Saved entries

+-------+

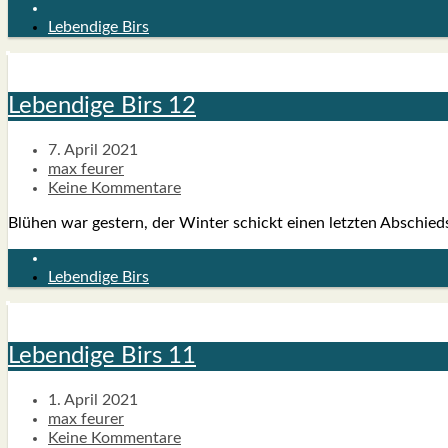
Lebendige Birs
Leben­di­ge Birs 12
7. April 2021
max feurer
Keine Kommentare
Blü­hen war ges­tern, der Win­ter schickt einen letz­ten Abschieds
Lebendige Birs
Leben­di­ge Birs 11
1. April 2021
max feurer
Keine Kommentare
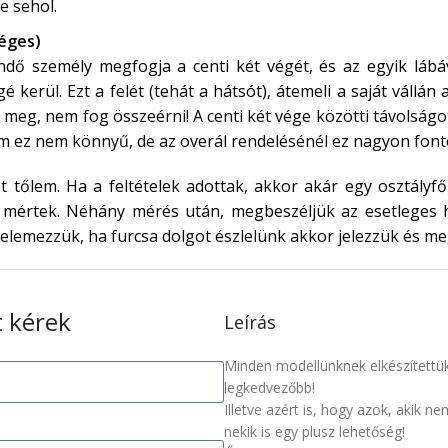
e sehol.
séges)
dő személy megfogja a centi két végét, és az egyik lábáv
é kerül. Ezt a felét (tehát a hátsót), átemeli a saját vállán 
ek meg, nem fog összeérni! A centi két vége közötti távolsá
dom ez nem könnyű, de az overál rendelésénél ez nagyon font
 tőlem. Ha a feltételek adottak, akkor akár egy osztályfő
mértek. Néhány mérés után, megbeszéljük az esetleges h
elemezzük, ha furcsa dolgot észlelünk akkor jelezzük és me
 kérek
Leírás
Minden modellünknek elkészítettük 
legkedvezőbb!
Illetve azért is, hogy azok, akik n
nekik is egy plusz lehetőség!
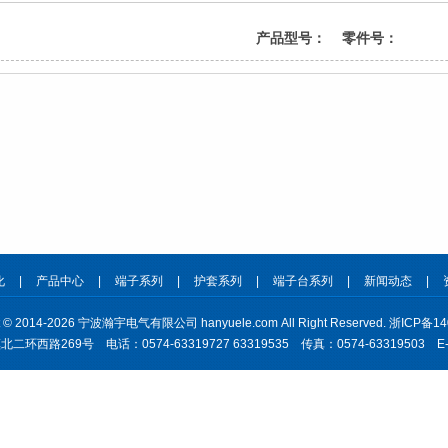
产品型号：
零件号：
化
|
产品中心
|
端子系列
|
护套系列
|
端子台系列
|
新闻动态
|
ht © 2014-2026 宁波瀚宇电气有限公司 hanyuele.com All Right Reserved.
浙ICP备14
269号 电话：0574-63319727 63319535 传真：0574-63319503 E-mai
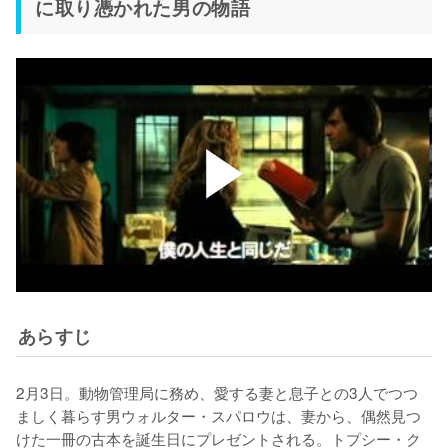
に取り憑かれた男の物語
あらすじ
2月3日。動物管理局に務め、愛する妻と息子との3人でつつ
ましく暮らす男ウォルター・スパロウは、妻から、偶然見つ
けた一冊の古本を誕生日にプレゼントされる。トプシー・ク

+-------+

**WHAT YOU NEED TO DO:** Show each line of the records above containing "Birs".

**WRITTEN REPLY:**
Lebendige Birs
Leben­di­ge Birs 12
Lebendige Birs
Leben­di­ge Birs 11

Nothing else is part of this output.